Page images and extracted text:

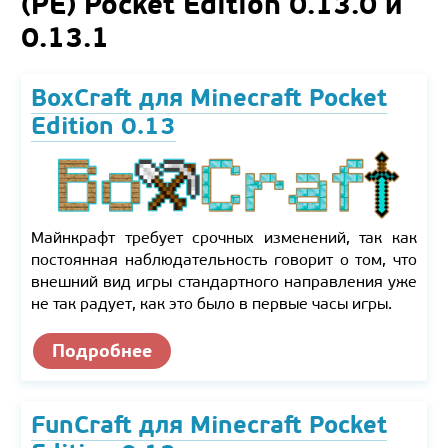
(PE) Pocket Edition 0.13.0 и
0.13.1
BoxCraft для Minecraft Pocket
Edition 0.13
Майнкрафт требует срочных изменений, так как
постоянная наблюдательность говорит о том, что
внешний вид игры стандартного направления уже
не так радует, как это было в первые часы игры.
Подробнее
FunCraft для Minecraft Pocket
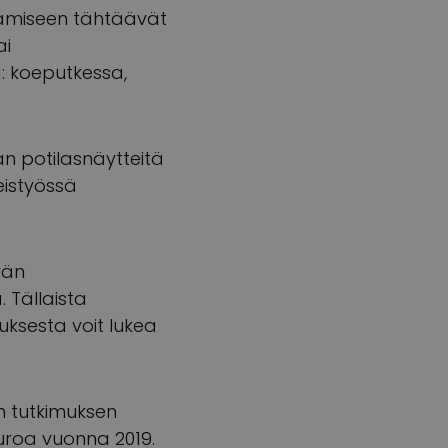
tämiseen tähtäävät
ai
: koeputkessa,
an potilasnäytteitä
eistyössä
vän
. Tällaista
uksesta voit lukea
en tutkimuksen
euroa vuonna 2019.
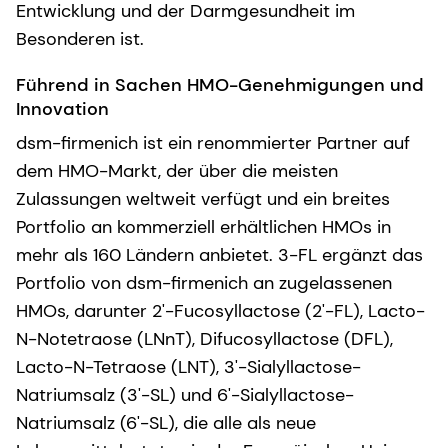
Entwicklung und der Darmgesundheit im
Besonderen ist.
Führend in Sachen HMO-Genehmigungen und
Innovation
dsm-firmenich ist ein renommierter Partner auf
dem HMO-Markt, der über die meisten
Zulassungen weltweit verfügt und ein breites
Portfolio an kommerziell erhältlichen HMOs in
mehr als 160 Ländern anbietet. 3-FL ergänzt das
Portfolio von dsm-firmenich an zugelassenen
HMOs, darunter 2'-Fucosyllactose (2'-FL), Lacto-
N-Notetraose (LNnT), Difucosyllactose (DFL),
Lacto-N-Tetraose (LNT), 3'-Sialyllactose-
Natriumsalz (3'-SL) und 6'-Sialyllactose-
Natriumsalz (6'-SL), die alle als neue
==
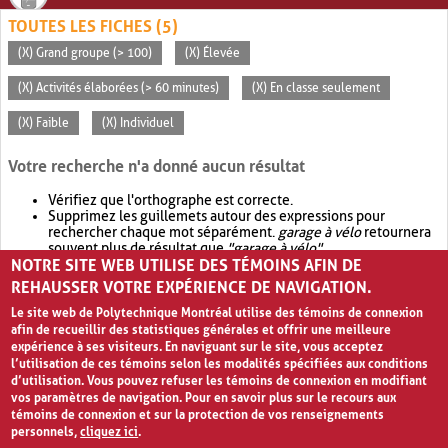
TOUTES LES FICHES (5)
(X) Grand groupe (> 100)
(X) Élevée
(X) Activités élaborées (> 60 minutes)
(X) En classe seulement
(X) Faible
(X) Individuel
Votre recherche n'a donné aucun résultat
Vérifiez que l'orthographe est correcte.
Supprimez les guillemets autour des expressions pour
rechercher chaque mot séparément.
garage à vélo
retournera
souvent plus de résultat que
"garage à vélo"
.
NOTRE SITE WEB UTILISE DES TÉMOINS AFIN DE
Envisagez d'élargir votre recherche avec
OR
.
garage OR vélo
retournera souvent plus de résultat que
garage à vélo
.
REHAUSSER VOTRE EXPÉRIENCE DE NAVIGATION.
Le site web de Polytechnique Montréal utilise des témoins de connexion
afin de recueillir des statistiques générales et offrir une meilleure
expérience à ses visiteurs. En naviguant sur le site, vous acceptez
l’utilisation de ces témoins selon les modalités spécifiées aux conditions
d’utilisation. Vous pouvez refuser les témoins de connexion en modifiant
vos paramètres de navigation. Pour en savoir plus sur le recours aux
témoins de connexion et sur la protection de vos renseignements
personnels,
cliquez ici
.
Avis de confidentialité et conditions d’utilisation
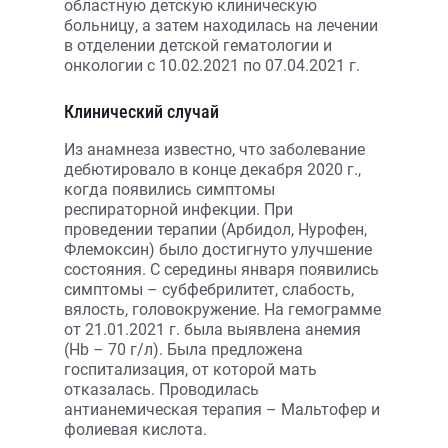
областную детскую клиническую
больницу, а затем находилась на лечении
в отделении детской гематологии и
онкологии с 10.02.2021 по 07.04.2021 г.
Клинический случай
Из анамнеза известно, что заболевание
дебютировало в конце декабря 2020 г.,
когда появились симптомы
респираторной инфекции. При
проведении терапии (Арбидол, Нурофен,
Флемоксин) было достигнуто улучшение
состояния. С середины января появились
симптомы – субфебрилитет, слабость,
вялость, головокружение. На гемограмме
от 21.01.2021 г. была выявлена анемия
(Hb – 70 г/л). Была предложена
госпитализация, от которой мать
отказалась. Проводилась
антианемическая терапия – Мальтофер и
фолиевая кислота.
--
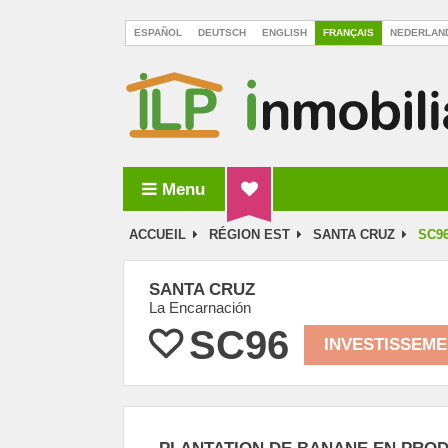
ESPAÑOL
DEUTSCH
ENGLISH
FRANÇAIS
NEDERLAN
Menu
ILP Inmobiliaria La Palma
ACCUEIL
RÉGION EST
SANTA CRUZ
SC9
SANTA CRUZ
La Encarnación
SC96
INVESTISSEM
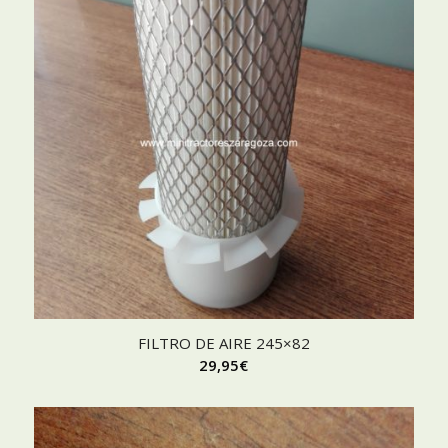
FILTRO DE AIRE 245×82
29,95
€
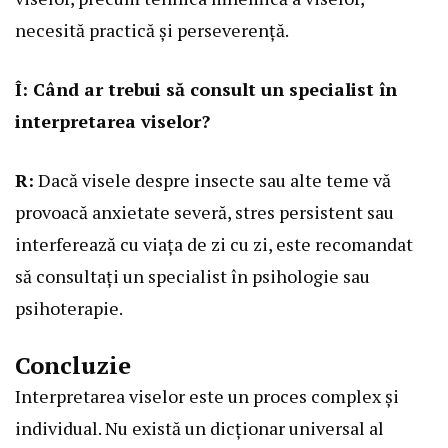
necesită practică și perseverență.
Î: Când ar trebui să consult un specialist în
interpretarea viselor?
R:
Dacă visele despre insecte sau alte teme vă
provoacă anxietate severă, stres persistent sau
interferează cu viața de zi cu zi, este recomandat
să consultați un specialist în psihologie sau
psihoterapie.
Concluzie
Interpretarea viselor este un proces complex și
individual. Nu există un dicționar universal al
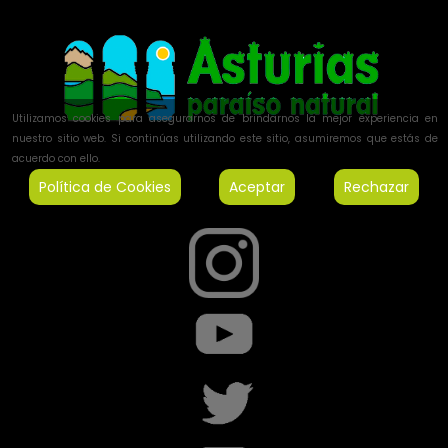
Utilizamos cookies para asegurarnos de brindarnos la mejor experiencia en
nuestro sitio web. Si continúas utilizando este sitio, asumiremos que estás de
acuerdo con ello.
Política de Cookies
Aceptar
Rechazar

**BRIEF**
Output only an exact transcription of the lines above from the one with "когда появились симптомы" up to and including the one with "фолиевая кислота.".

**EXERCISE OUTPUT**
когда появились симптомы
респираторной инфекции. При
проведении терапии (Арбидол, Нурофен,
Флемоксин) было достигнуто улучшение
состояния. С середины января появились
симптомы – субфебрилитет, слабость,
вялость, головокружение. На гемограмме
от 21.01.2021 г. была выявлена анемия
(Hb – 70 г/л). Была предложена
госпитализация, от которой мать
отказалась. Проводилась
антианемическая терапия – Мальтофер и
фолиевая кислота.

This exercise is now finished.